New Yorker Style Book.

Ben Yagoda writes for Lingua Franca about a remarkable find. He describes cleaning out his office because of his retirement from teaching at the University of Delaware and finding a 1996 copy of the New Yorker style manual, 87 pages long, that “appears to have been composed on an IBM Selectric typewriter”:

For one thing, it is a sort of sequential time capsule. That is, one has the sense that it was drafted shortly after the magazine’s founding (more on the next comma in a minute), in 1925, with new entries added over the years, with the effect that, even in 1996, many of them would have no longer been in use, but clearly belonged to particular past decades or periods. […]

Some of the style rules, too, are redolent of the past. The 1996 New Yorker would have its authors write catercornered (instead of the now much more common kitty-corner or catty-corner), legitimatize (instead of legitimize), and sidewise (though the guide notes that “sideways is permissible in fiction”). Others are puzzling. “John D. Rockefeller 3rd,” but “John D. Rockefeller IV.”

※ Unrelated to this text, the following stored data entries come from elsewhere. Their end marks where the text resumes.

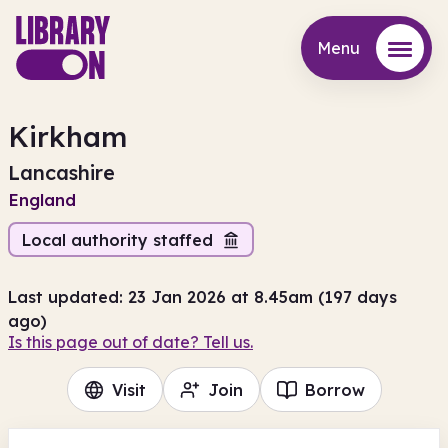
Menu
Menu
Kirkham
Lancashire
England
Local authority staffed
Last updated: 23 Jan 2026 at 8.45am (197 days
ago)
Is this page out of date? Tell us.
Visit
Join
Borrow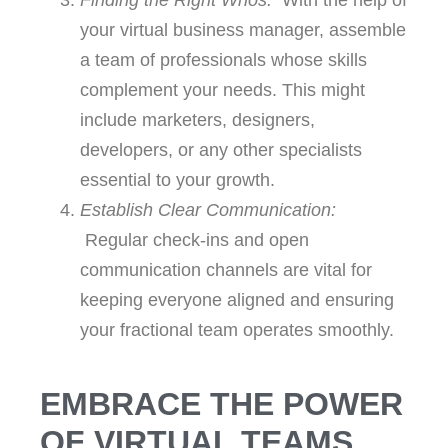
Finding the Right Whos:
With the help of
your virtual business manager, assemble
a team of professionals whose skills
complement your needs. This might
include marketers, designers,
developers, or any other specialists
essential to your growth.
Establish Clear Communication:
Regular check-ins and open
communication channels are vital for
keeping everyone aligned and ensuring
your fractional team operates smoothly.
EMBRACE THE POWER
OF VIRTUAL TEAMS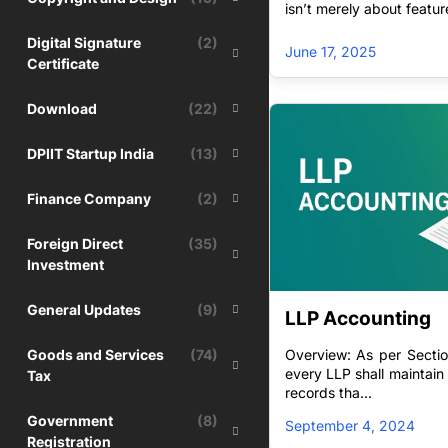
isn’t merely about featu
Choice – Suitabilit
Digital Signature
(2)
companies
June 17, 2025
Certificate
Download
(22)
DPIIT Startup India
(13)
Finance Company
(2)
Foreign Direct
(35)
Investment
General Updates
(9)
LLP Accounting
Goods and Services
(74)
Overview: As per Sectio
every LLP shall maintai
Tax
records tha...
Government
(8)
September 4, 2024
Registration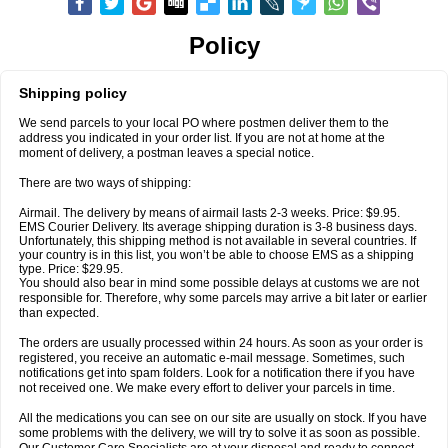
Policy
Shipping policy
We send parcels to your local PO where postmen deliver them to the
address you indicated in your order list. If you are not at home at the
moment of delivery, a postman leaves a special notice.
There are two ways of shipping:
Airmail. The delivery by means of airmail lasts 2-3 weeks. Price: $9.95.
EMS Courier Delivery. Its average shipping duration is 3-8 business days.
Unfortunately, this shipping method is not available in several countries. If
your country is in this list, you won’t be able to choose EMS as a shipping
type. Price: $29.95.
You should also bear in mind some possible delays at customs we are not
responsible for. Therefore, why some parcels may arrive a bit later or earlier
than expected.
The orders are usually processed within 24 hours. As soon as your order is
registered, you receive an automatic e-mail message. Sometimes, such
notifications get into spam folders. Look for a notification there if you have
not received one. We make every effort to deliver your parcels in time.
All the medications you can see on our site are usually on stock. If you have
some problems with the delivery, we will try to solve it as soon as possible.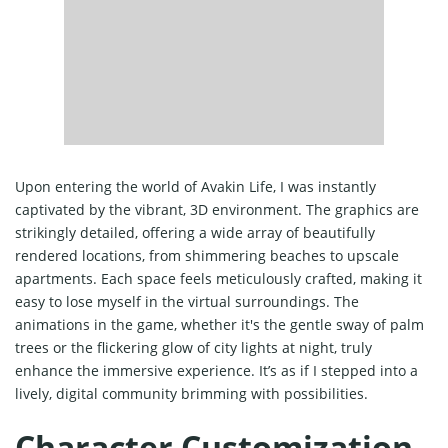
Upon entering the world of Avakin Life, I was instantly
captivated by the vibrant, 3D environment. The graphics are
strikingly detailed, offering a wide array of beautifully
rendered locations, from shimmering beaches to upscale
apartments. Each space feels meticulously crafted, making it
easy to lose myself in the virtual surroundings. The
animations in the game, whether it's the gentle sway of palm
trees or the flickering glow of city lights at night, truly
enhance the immersive experience. It’s as if I stepped into a
lively, digital community brimming with possibilities.
Character Customization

And some of the entries are informative or thought-provoking. One reads, “airplane engines (airplanes do not have motors).” Another: “‘Thought to himself’ is redundant. Avoid.” And: “Do not write, ‘He had his throat cut.’ ‘He had his skull fractured.’ This implies nonexistent volition.” […]

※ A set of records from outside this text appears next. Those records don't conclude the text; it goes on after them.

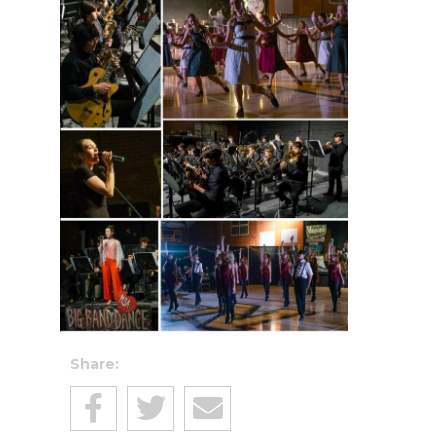
Share: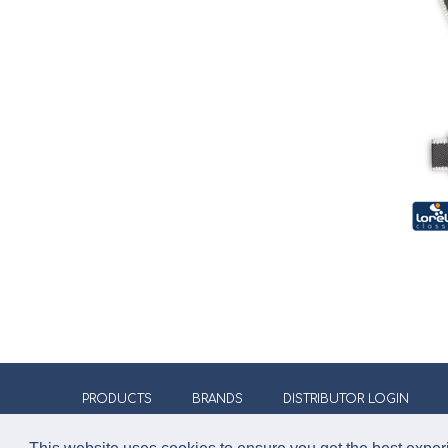
PRODUCTS
BRANDS
DISTRIBUTOR LOGIN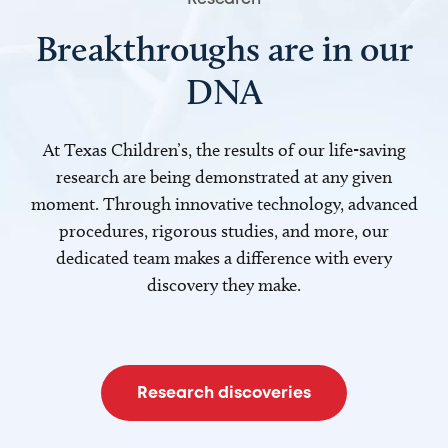
Breakthroughs are in our
DNA
At Texas Children’s, the results of our life-saving
research are being demonstrated at any given
moment. Through innovative technology, advanced
procedures, rigorous studies, and more, our
dedicated team makes a difference with every
discovery they make.
Research discoveries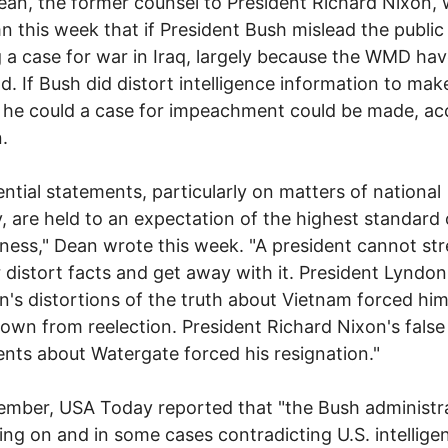
an, the former counsel to President Richard Nixon, 
n this week that if President Bush mislead the public 
g a case for war in Iraq, largely because the WMD hav
d. If Bush did distort intelligence information to mak
 he could a case for impeachment could be made, ac
.
ential statements, particularly on matters of national
y, are held to an expectation of the highest standard 
lness," Dean wrote this week. "A president cannot str
r distort facts and get away with it. President Lyndon
's distortions of the truth about Vietnam forced him
own from reelection. President Richard Nixon's false
nts about Watergate forced his resignation."
ember, USA Today reported that "the Bush administra
ng on and in some cases contradicting U.S. intellige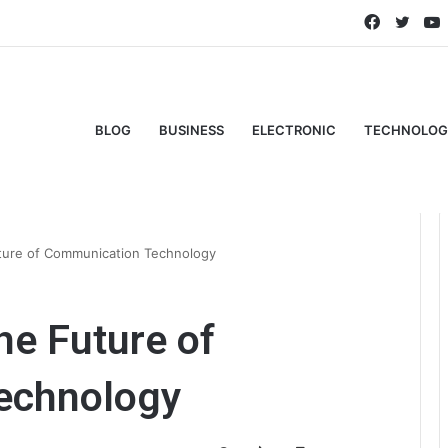
Faceboo
Twitt
BLOG
BUSINESS
ELECTRONIC
TECHNOLOG
ture of Communication Technology
he Future of
echnology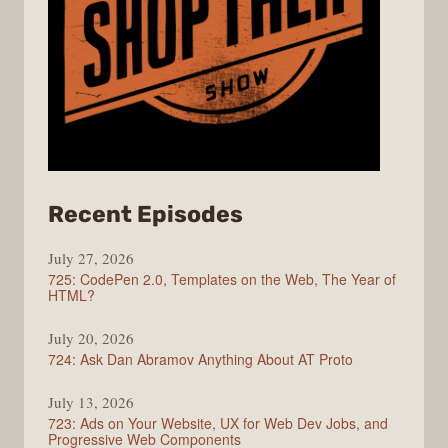
from
Recent Episodes
ShopTalk
July 27, 2026
Show
725: CodePen 2.0, Templates on the Web, The Year of
HTML?
July 20, 2026
724: Ask Dan Abramov Anything About AT Proto
July 13, 2026
723: Ads on Your Website, UX for Web Dev Jobs, and
Progressive Web Components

The insistence on using of got instead of gotten is one of the eccentricities for which The New Yorker is famous, or should I say notorious. I have long led a lonely campaign to pressure it to accept gotten, as every other American would, in sentences like this one from a recent issue: “… the loving kindness of Petfinder had got in my head.” At this point I have pretty much given up.

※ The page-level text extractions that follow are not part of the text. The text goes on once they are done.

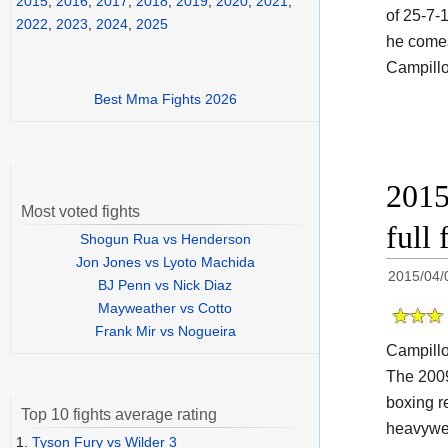
2015
,
2016
,
2017
,
2018
,
2019
,
2020
,
2021
,
of 25-7-
2022
,
2023
,
2024
,
2025
he comes
Campillo
Best Mma Fights 2026
2015
Most voted fights
full 
Shogun Rua vs Henderson
Jon Jones vs Lyoto Machida
2015/04/
BJ Penn vs Nick Diaz
Mayweather vs Cotto
Frank Mir vs Nogueira
Campill
The 200
boxing r
Top 10 fights average rating
heavywei
1.
Tyson Fury vs Wilder 3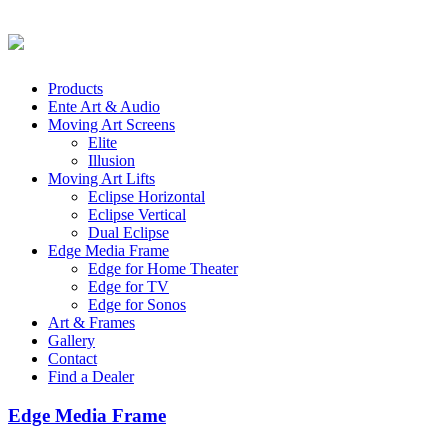
Products
Ente Art & Audio
Moving Art Screens
Elite
Illusion
Moving Art Lifts
Eclipse Horizontal
Eclipse Vertical
Dual Eclipse
Edge Media Frame
Edge for Home Theater
Edge for TV
Edge for Sonos
Art & Frames
Gallery
Contact
Find a Dealer
Edge Media Frame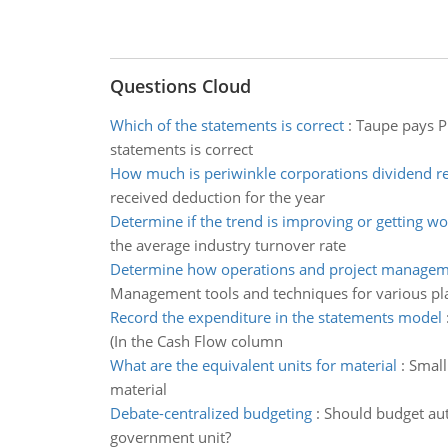
Questions Cloud
Which of the statements is correct
:
Taupe pays Pu
statements is correct
How much is periwinkle corporations dividend r
received deduction for the year
Determine if the trend is improving or getting wo
the average industry turnover rate
Determine how operations and project managem
Management tools and techniques for various pl
Record the expenditure in the statements model
(In the Cash Flow column
What are the equivalent units for material
:
Small
material
Debate-centralized budgeting
:
Should budget auth
government unit?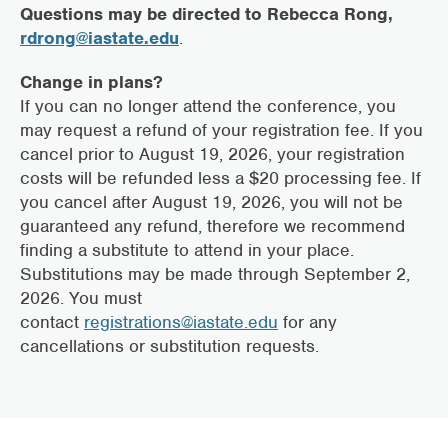
Questions may be directed to Rebecca Rong,
rdrong@iastate.edu
.
Change in plans?
If you can no longer attend the conference, you
may request a refund of your registration fee. If you
cancel prior to August 19, 2026, your registration
costs will be refunded less a $20 processing fee. If
you cancel after August 19, 2026, you will not be
guaranteed any refund, therefore we recommend
finding a substitute to attend in your place.
Substitutions may be made through September 2,
2026. You must
contact
registrations@iastate.edu
for any
cancellations or substitution requests.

In other editorial news, the New York Times with pardonable pride reports on a minor but pleasing triumph by an editor at their Spanish edition:

It is far from clear what errors the Mexican national team might make this week at soccer’s World Cup on the heels of Sunday’s euphoric victory over Germany, but the team addressed one even before the games started. The way it displays players’ names on its jerseys is, finally, correct.

And the team confirmed it was thanks to the keen eye of Paulina Chavira, an editor at The New York Times en Español in the Mexico City bureau. Ms. Chavira noticed last year that the names lacked accent marks, an omission that amounts to a spelling error.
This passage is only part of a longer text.